Today was the 5th and final day of The Storytelling Non-Profit Virtual Conference. To kick off the day’s sessions, we were joined by the wonderful Connie Hubbs of conniehubbs.com.
Connie spoke about a really interesting topic – diversity – and helped bring a level of awareness to all that attended. It was thought provoking to say the least!
Below are the slides from Connie’s session:
Highlights and Key Takeaways
> Whether you are communicating with a client, donor or volunteer, the person reading/watching will want to know that there are people like them at your organization.
> To understand the different demographic and ethic groups that surround your organization, start by looking at your neighborhood and your neighbors.
> Ask – whose story is missing from the organization’s story?
> From the diversity perspective, there are two types of stories to consider 1) The common experience of mankind and 2) Unique experiences.
> Only make promises that you can fulfill and follow through on.
> Three common barriers to organizational change – fear, prejudice and complacency.
FAQs From The Session
Our organization’s clients are different from our donors. How can we reconcile that through storytelling?
It’s certainly not a bad thing if the demographics or ethnicities of your clients and donors are different. This is a pretty common experience for many organizations, especially if you’re in the human services niche. The thing to keep in mind is that your donors will always identify with the emotions of your clients – not necessarily specific aspects of the individuals or their lives. Emotions are what connect.

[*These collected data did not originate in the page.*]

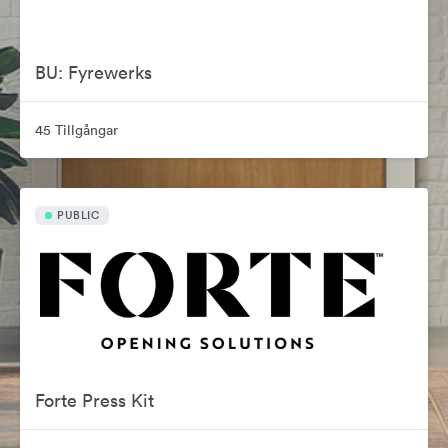
BU: Fyrewerks
45 Tillgångar
PUBLIC
Forte Press Kit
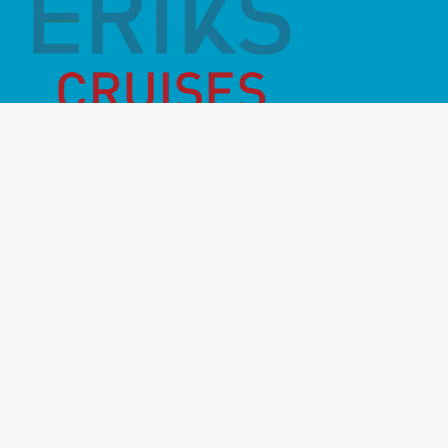
Månadens Highlight
Inför resan
Vanliga frågor
Miljö- & hållbarhet
Destinationer
Rederier
Om oss
Kontakt
Resevillkor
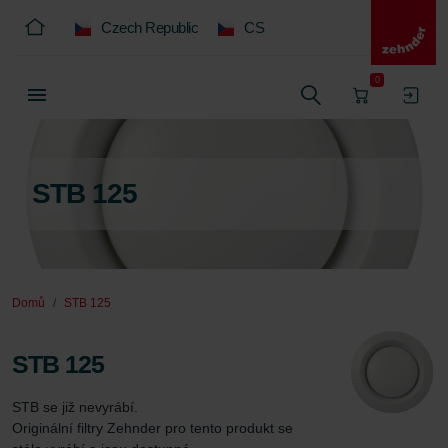
Czech Republic
CS
0
STB 125
Domů
STB 125
STB 125
STB se již nevyrábí.

Originální filtry Zehnder pro tento produkt se 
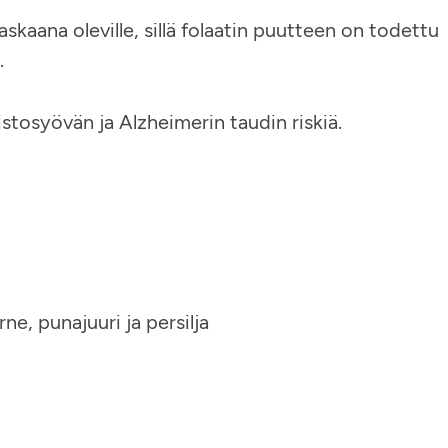
raskaana oleville, sillä folaatin puutteen on todettu
.
stosyövän ja Alzheimerin taudin riskiä.
rne, punajuuri ja persilja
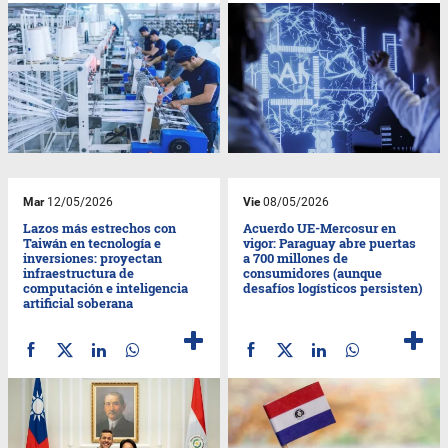
Mar
12/05/2026
Vie
08/05/2026
Lazos más estrechos con
Acuerdo UE-Mercosur en
Taiwán en tecnología e
vigor: Paraguay abre puertas
inversiones: proyectan
a 700 millones de
infraestructura de
consumidores (aunque
computación e inteligencia
desafíos logísticos persisten)
artificial soberana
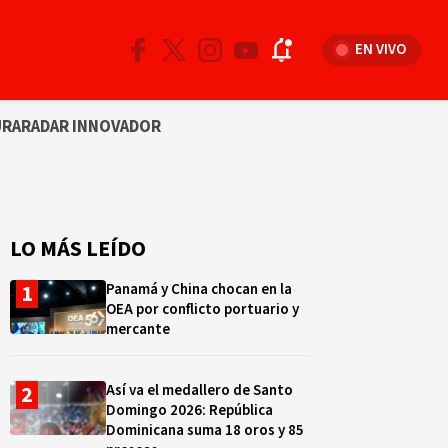
EN VIVO
URA
RADAR INNOVADOR
LO MÁS LEÍDO
Panamá y China chocan en la
OEA por conflicto portuario y
mercante
Así va el medallero de Santo
Domingo 2026: República
Dominicana suma 18 oros y 85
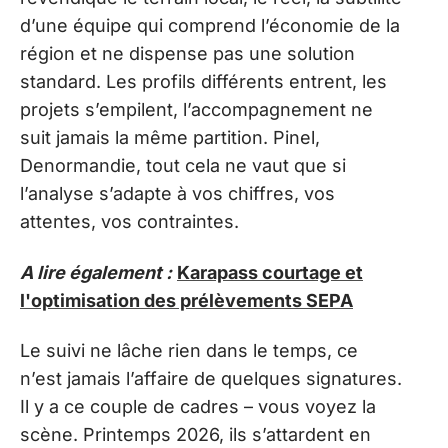
d’une équipe qui comprend l’économie de la
région et ne dispense pas une solution
standard. Les profils différents entrent, les
projets s’empilent, l’accompagnement ne
suit jamais la même partition. Pinel,
Denormandie, tout cela ne vaut que si
l’analyse s’adapte à vos chiffres, vos
attentes, vos contraintes.
A lire également :
Karapass courtage et
l'optimisation des prélèvements SEPA
Le suivi ne lâche rien dans le temps, ce
n’est jamais l’affaire de quelques signatures.
Il y a ce couple de cadres – vous voyez la
scène. Printemps 2026, ils s’attardent en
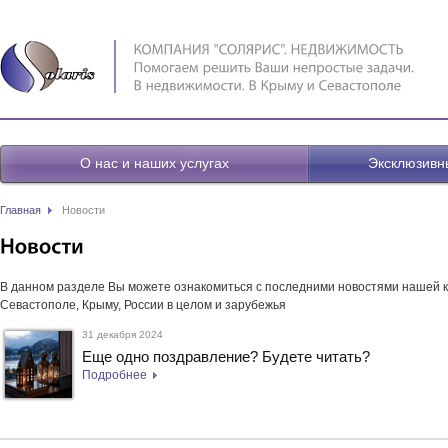
О нас и наших услугах
Эксклюзивн
Главная
Новости
В данном разделе Вы можете ознакомиться c последними новостями нашей к
Севастополе, Крыму, России в целом и зарубежья
31 декабря 2024
Еще одно поздравление? Будете читать?
Подробнее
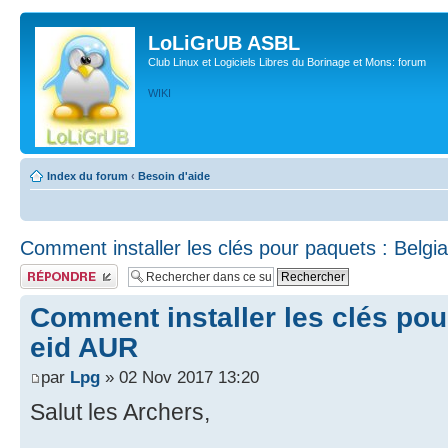
LoLiGrUB ASBL
Club Linux et Logiciels Libres du Borinage et Mons: forum
WIKI
Index du forum
‹
Besoin d'aide
Comment installer les clés pour paquets : Belgi
Publier une réponse
Comment installer les clés pou
eid AUR
par
Lpg
» 02 Nov 2017 13:20
Salut les Archers,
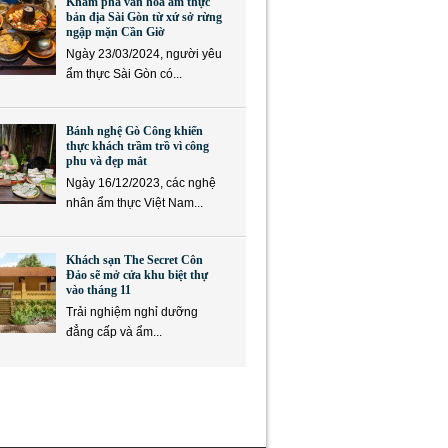
Khám phá văn hóa ẩm thực
bản địa Sài Gòn từ xứ sở rừng
ngập mặn Cần Giờ
Ngày 23/03/2024, người yêu
ẩm thực Sài Gòn có...
Bánh nghệ Gò Công khiến
thực khách trầm trồ vì công
phu và đẹp mắt
Ngày 16/12/2023, các nghệ
nhân ẩm thực Việt Nam...
Khách sạn The Secret Côn
Đảo sẽ mở cửa khu biệt thự
vào tháng 11
Trải nghiệm nghỉ dưỡng
đẳng cấp và ẩm...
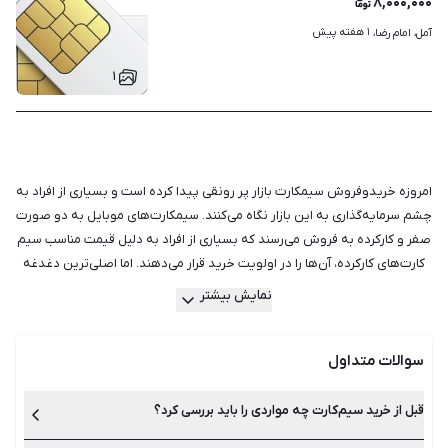
۸,۰۰۰,۰۰۰
۱ هفته پیش
آمل، امام رضا، 
۱
امروزه خریدوفروش سیمکارت بازار پر رونقی پیدا کرده است و بسیاری از افراد به
چشم سرمایه‌گذاری به این بازار نگاه می‌کنند. سیمکارت‌های موبایل به دو صورت
صفر و کارکرده به فروش می‌رسند که بسیاری از افراد به دلیل قیمت مناسب سیم
کارت‌های کارکرده، آن‌ها را در اولویت خرید قرار می‌دهند. اما اصلی‌ترین دغدغه
هنگام خرید سیم کارت کارکرده این است که ممکن است مجبور باشید به کسانی
نمایش بیشتر
که با خط شما تماس می‌گیرند و به دنبال مالک پیشین هستند، پاسخ دهید. اگر
با این موضوع مشکل دارید بهتر است به فکر خرید سیم کارت صفر باشید.
سوالات متداول
راه‌حل دیگر این است که به دنبال سیمکارتی باشید که مدت زمان زیاد خاموش
است و دیگر کسی با آن تماس نمی‌گیرد. علاوه بر بررسی صفر یا کارکرده بودن
سیمکارت باید مواردی مانند تعیین قیمت، استعلام خط و پرداخت بدهی پیشین
قبل از خرید سیم‌کارت چه مواردی را باید بررسی کرد؟
را نیز در نظر بگیرید. بدهی سیم کارت را استعلام کنید و مطمئن شوید که مالک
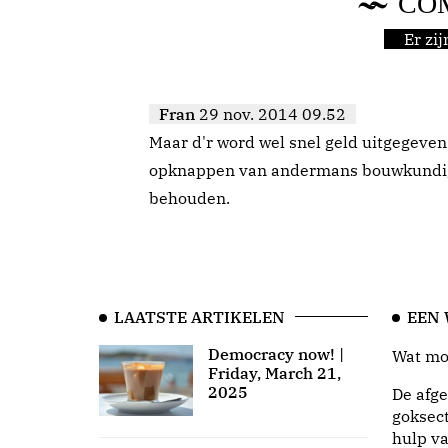
CO
Er zi
Fran
29 nov. 2014 09.52
Maar d'r word wel snel geld uitgegeven 
opknappen van andermans bouwkundig 
behouden.
LAATSTE ARTIKELEN
EEN
Democracy now! |
Wat moo
Friday, March 21,
2025
De afge
goksect
hulp va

One thing to think about though is that you’ll want to make sure to represent your clients in an accurate, respectful and dignified way to your donors.
Our organization has many programs and services, of which clients usually end up accessing more than one. How can we represent all of these with out getting too bogged down in the details?
Connie pointed out that by telling story you are already naturally averting too much detail about your programs such as facts and figures. Her suggestion was to focus on the presenting problem that clients come to your organization for – the point of entry, if you will. Start there and allow an individual’s story to show the trajectory of your programs and services.